Her last day in the gallery, Le Comte came in out of a sudden rainstorm, a slim, patrician gentleman in a beautiful coat. He tipped his hat politely, revealing pure white hair, and wandered through the gallery, ending up in the side room in front of Didi Moreau’s weird little boxes.
“These are intriguing,” he said, hearing her come in.
“Yes, aren’t they?”
He gave her face a brief glance, then returned his gaze to the collected oddities: thin bones and a lock of pale blonde hair, the photo of a small girl and one small glass eye, brilliantly blue. “You don’t care for them.”
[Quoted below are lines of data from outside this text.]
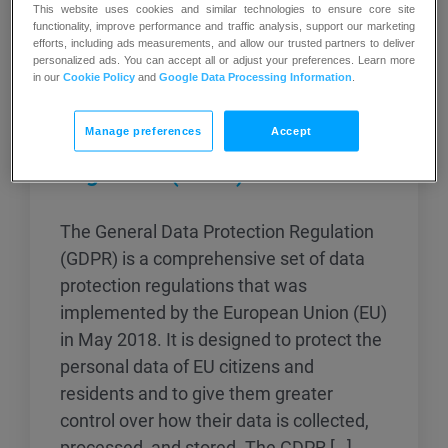
This website uses cookies and similar technologies to ensure core site
functionality, improve performance and traffic analysis, support our marketing
efforts, including ads measurements, and allow our trusted partners to deliver
personalized ads. You can accept all or adjust your preferences. Learn more
in our
Cookie Policy
and
Google Data Processing Information
.
Manage preferences
Accept
General Data Protection
Regulation (GDPR)
The General Data Protection Regulation
(GDPR) is a comprehensive set of data
protection regulations that was
implemented by the European Union (EU)
in May 2018. It is designed to protect the
personal data of EU citizens and
residents and to give them greater
control over how their data is collected,
processed, and stored. The GDPR […]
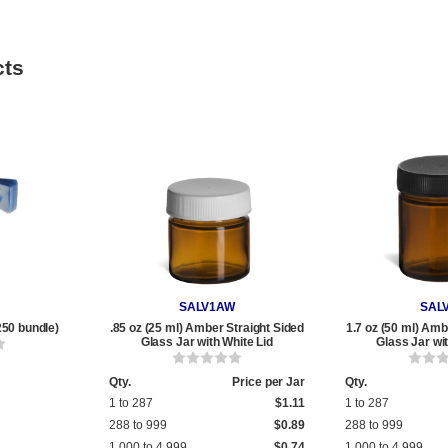
cts
SALV1AW
SAL
250 bundle)
.85 oz (25 ml) Amber Straight Sided
1.7 oz (50 ml) Amb
Glass Jar with White Lid
Glass Jar wi
Qty.
Price per Jar
Qty.
1 to 287
$1.11
1 to 287
288 to 999
$0.89
288 to 999
1,000 to 4,999
$0.74
1,000 to 4,999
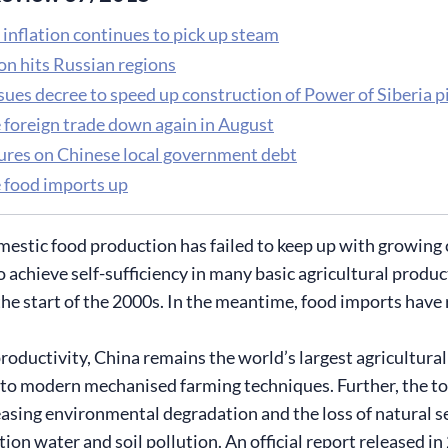
inflation continues to pick up steam
on hits Russian regions
sues decree to speed up construction of Power of Siberia p
 foreign trade down again in August
gures on Chinese local government debt
 food imports up
estic food production has failed to keep up with growing
o achieve self-sufficiency in many basic agricultural prod
the start of the 2000s. In the meantime, food imports have 
roductivity, China remains the world’s largest agricultural
 to modern mechanised farming techniques. Further, the tota
easing environmental degradation and the loss of natural se
ation water and soil pollution. An official report released i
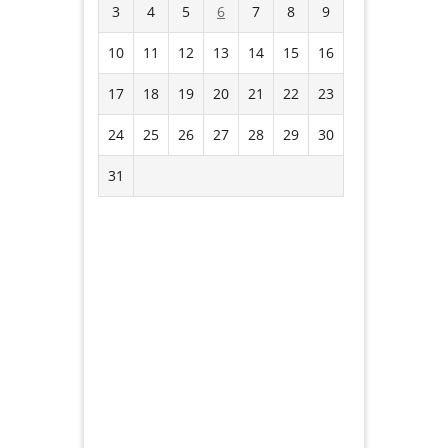
3
4
5
6
7
8
9
10
11
12
13
14
15
16
17
18
19
20
21
22
23
24
25
26
27
28
29
30
31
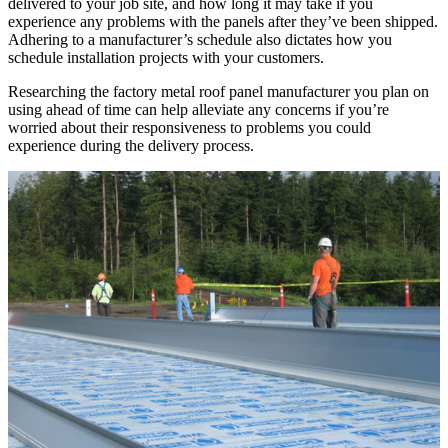
delivered to your job site, and how long it may take if you
experience any problems with the panels after they’ve been shipped.
Adhering to a manufacturer’s schedule also dictates how you
schedule installation projects with your customers.
Researching the factory metal roof panel manufacturer you plan on
using ahead of time can help alleviate any concerns if you’re
worried about their responsiveness to problems you could
experience during the delivery process.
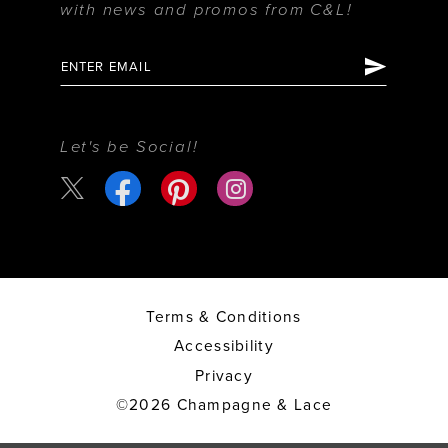
with news and promos from C&L!
Let's be Social!
Terms & Conditions
Accessibility
Privacy
©2026 Champagne & Lace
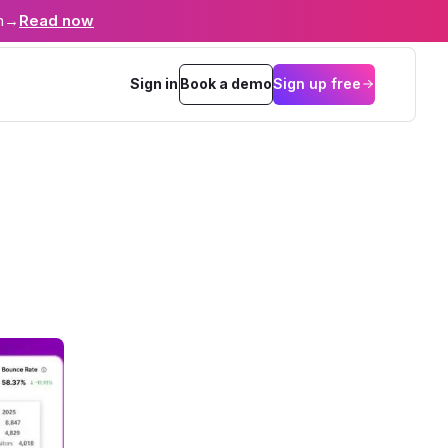
n
→
Read now
Sign in
Book a demo
Sign up free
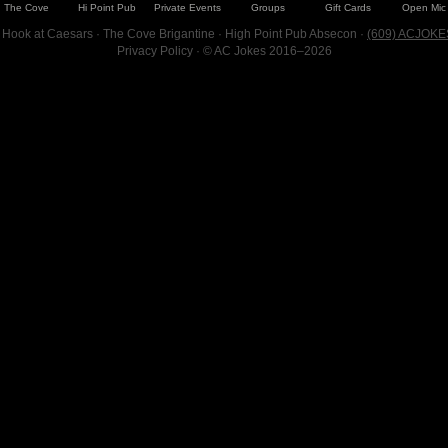
The Cove
Hi Point Pub
Private Events
Groups
Gift Cards
Open Mic
 Hook at Caesars · The Cove Brigantine · High Point Pub Absecon ·
(609) ACJOKE
Privacy Policy
· © AC Jokes 2016–2026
“Oh, to the contrary, Monsieur. Some of the Displays have a strange beauty and eloquence about them. They inhabit the boundary between a classical interpretation of art and Duchamp’s readymades.”
“Objets trouvés,”
he murmured under his breath. “Gifts from the universe.”
“I beg your pardon?”
He turned to look at her face-on, giving Sarah a view of money, breeding, and a startling hint of sorrow. “I’ve never cared for art as an intellectual joke,” he told her. “I always suspect the artist of taking my money with one hand while making a rude gesture with the other.”
Sarah felt her smile go a bit strained. She told herself not to be so sensitive—and edged her left arm back from his line of sight. “I’m quite certain that Didi Moreau has no such hidden motive.”
“Would it be possible to meet the artist?”
“He’s something of a hermit, but he is always willing to make an appointment.”
She gave Le Comte the artist’s telephone number, and sold him four of the Displays. Whether he returned to the gallery or not, she did not know, having moved on to another position.
Over the following months, she’d seen him a few times—with the size of Paris society, it was hard not to encounter the basic set of characters over and over, even one less ubiquitous as Le Comte—but she kept to the edges of the events, and indeed of Paris society as a whole. It was more than a year later that she met him again, at a very swank party at the house of Cole and Linda Porter, near the Place des Invalides. Linda introduced them, and when she was then drawn away to see to some detail, Le Comte cocked his head at Sarah.
“We have met, somewhere.”
“I was in a gallery when you bought several of Didi Moreau’s Displays.”
His eyes flicked briefly, but he caught himself before they could actually reach her hand. “As I recall, you didn’t like them much.”